(Page images and extracted text)
***
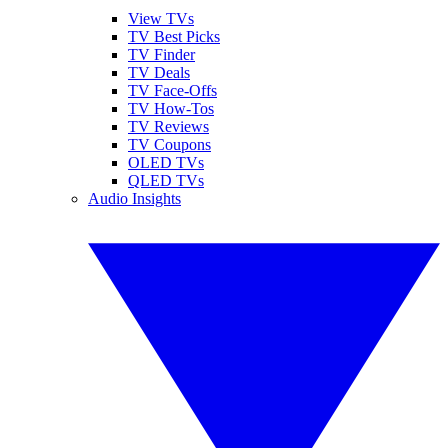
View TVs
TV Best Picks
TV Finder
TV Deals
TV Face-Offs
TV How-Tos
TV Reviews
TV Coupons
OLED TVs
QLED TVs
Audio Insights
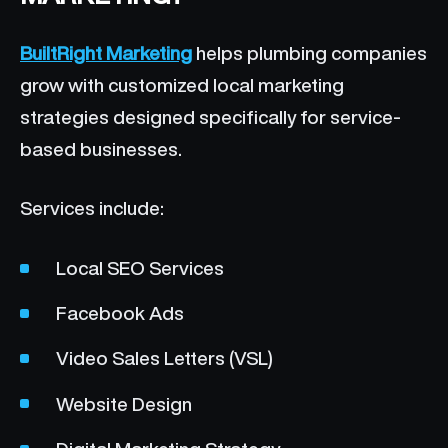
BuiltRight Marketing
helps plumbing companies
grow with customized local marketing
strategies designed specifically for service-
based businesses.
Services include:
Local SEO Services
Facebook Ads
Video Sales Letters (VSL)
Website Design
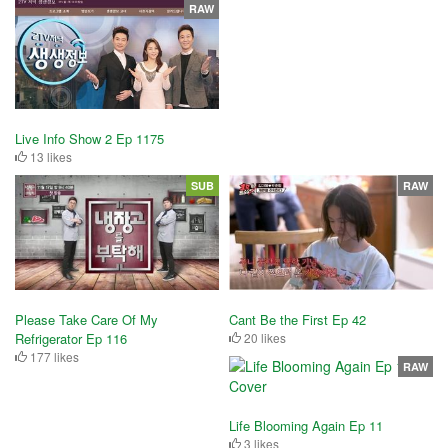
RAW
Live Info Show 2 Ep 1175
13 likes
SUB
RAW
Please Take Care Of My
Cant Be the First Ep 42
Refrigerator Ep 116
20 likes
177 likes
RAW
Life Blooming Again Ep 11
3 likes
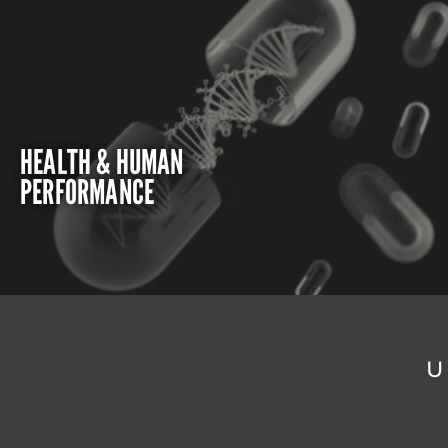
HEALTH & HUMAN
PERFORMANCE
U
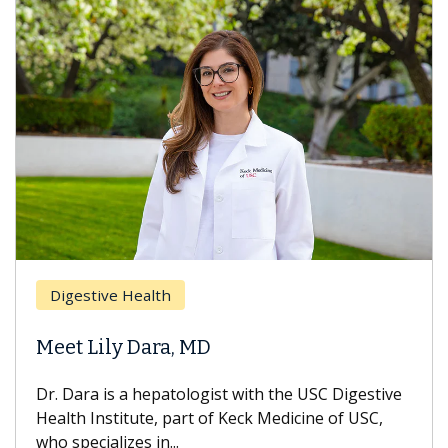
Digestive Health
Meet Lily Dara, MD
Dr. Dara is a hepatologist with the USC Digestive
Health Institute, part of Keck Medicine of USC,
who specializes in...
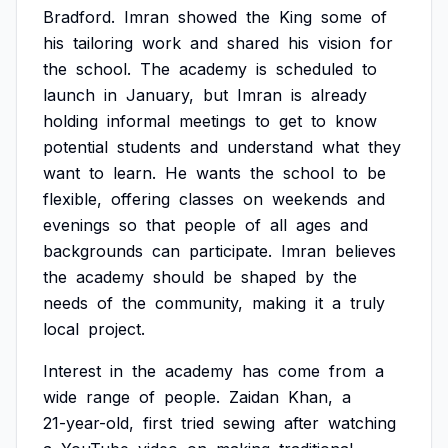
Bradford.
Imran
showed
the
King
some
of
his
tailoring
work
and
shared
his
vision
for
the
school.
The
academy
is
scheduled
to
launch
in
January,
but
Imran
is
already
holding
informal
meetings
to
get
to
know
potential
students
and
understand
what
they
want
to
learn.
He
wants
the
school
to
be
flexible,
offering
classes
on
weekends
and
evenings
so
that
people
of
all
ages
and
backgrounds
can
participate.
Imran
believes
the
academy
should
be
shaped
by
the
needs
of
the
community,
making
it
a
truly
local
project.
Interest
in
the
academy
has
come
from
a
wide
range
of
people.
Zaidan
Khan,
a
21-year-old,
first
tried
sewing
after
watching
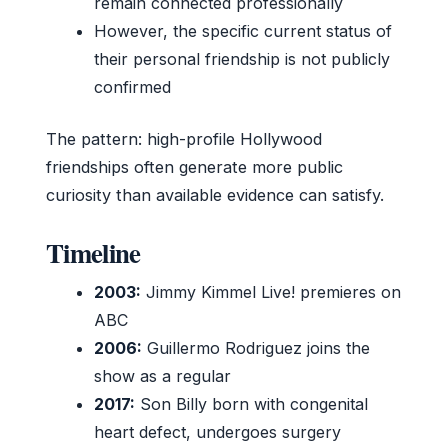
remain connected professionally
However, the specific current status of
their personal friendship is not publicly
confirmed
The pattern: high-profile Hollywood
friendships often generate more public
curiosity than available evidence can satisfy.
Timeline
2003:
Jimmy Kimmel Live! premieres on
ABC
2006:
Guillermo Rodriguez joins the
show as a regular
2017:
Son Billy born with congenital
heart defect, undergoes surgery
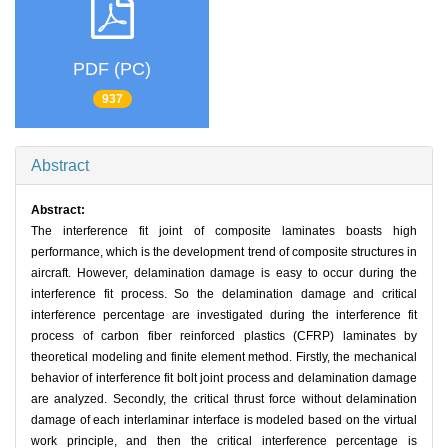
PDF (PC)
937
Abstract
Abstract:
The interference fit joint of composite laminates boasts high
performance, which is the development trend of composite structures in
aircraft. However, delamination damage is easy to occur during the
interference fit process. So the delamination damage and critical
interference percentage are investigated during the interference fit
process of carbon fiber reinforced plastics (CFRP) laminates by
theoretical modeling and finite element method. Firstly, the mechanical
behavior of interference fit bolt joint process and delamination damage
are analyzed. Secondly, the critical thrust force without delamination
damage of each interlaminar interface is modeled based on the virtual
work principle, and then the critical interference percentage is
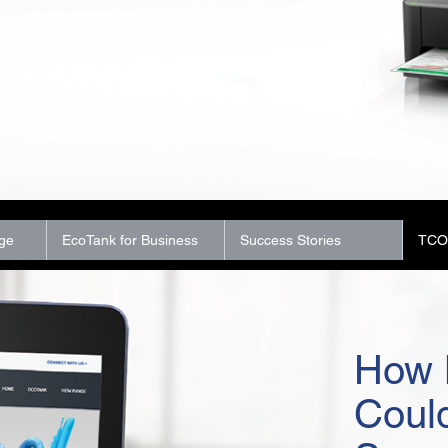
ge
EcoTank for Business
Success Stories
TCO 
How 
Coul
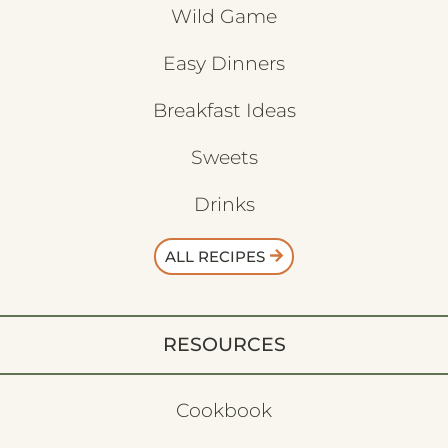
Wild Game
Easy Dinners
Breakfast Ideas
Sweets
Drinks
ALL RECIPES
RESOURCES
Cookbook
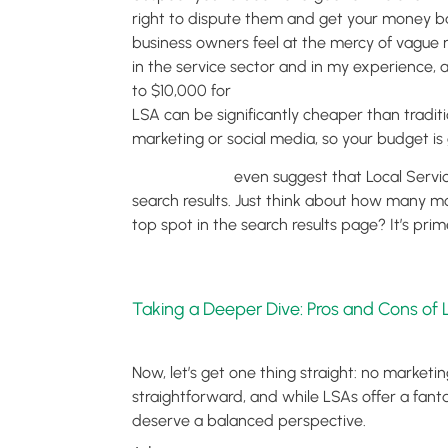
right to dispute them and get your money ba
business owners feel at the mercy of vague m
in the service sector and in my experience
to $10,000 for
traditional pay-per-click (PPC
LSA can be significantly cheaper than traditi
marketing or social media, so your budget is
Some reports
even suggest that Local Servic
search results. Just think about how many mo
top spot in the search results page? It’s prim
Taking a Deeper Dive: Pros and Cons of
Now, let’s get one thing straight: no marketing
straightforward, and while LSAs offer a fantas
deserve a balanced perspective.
***
In the answer, the entries must appear exactly as above, without the images.

View TVs
TV Best Picks
TV Finder
TV Deals
TV Face-Offs
TV How-Tos
TV Reviews
TV Coupons
OLED TVs
QLED TVs
Audio Insights
BuiltRight Marketing
helps plumbing companies
grow with customized local marketing
strategies designed specifically for service-
based businesses.
Services include:
Local SEO Services
Facebook Ads
Video Sales Letters (VSL)
Website Design
RAW
Live Info Show 2 Ep 1175
13 likes
SUB
RAW
Please Take Care Of My
Cant Be the First Ep 42
Refrigerator Ep 116
20 likes
177 likes
RAW
Life Blooming Again Ep 11
3 likes
HEALTH & HUMAN
PERFORMANCE
U
Digestive Health
Meet Lily Dara, MD
Dr. Dara is a hepatologist with the USC Digestive
Health Institute, part of Keck Medicine of USC,
who specializes in...
Bradford.
Imran
showed
the
King
some
of
his
tailoring
work
and
shared
his
vision
for
the
school.
The
academy
is
scheduled
to
launch
in
January,
but
Imran
is
already
holding
informal
meetings
to
get
to
know
potential
students
and
understand
what
they
want
to
learn.
He
wants
the
school
to
be
flexible,
offering
classes
on
weekends
and
evenings
so
that
people
of
all
ages
and
backgrounds
can
participate.
Imran
believes
the
academy
should
be
shaped
by
the
needs
of
the
community,
making
it
a
truly
local
project.
Interest
in
the
academy
has
come
from
a
wide
range
of
people.
Zaidan
Khan,
a
21-year-old,
first
tried
sewing
after
watching
remain connected professionally
However, the specific current status of
their personal friendship is not publicly
confirmed
The pattern: high-profile Hollywood
friendships often generate more public
curiosity than available evidence can satisfy.
Timeline
2003:
Jimmy Kimmel Live! premieres on
ABC
2006:
Guillermo Rodriguez joins the
show as a regular
2017:
Son Billy born with congenital
heart defect, undergoes surgery
PDF (PC)
937
Abstract
Abstract:
The interference fit joint of composite laminates boasts high
performance, which is the development trend of composite structures in
aircraft. However, delamination damage is easy to occur during the
interference fit process. So the delamination damage and critical
interference percentage are investigated during the interference fit
process of carbon fiber reinforced plastics (CFRP) laminates by
theoretical modeling and finite element method. Firstly, the mechanical
behavior of interference fit bolt joint process and delamination damage
are analyzed. Secondly, the critical thrust force without delamination
damage of each interlaminar interface is modeled based on the virtual
work principle, and then the critical interference percentage is
ge
EcoTank for Business
Success Stories
TCO 
How 
Coul
Wild Game
Easy Dinners
Breakfast Ideas
Sweets
Drinks
ALL RECIPES
RESOURCES
Cookbook
right to dispute them and get your money ba
business owners feel at the mercy of vague m
in the service sector and in my experience
to $10,000 for
traditional pay-per-click (PPC
LSA can be significantly cheaper than traditi
marketing or social media, so your budget is
Some reports
even suggest that Local Servic
search results. Just think about how many mo
top spot in the search results page? It’s prim
Taking a Deeper Dive: Pros and Cons of
Now, let’s get one thing straight: no marketing
straightforward, and while LSAs offer a fantas
deserve a balanced perspective.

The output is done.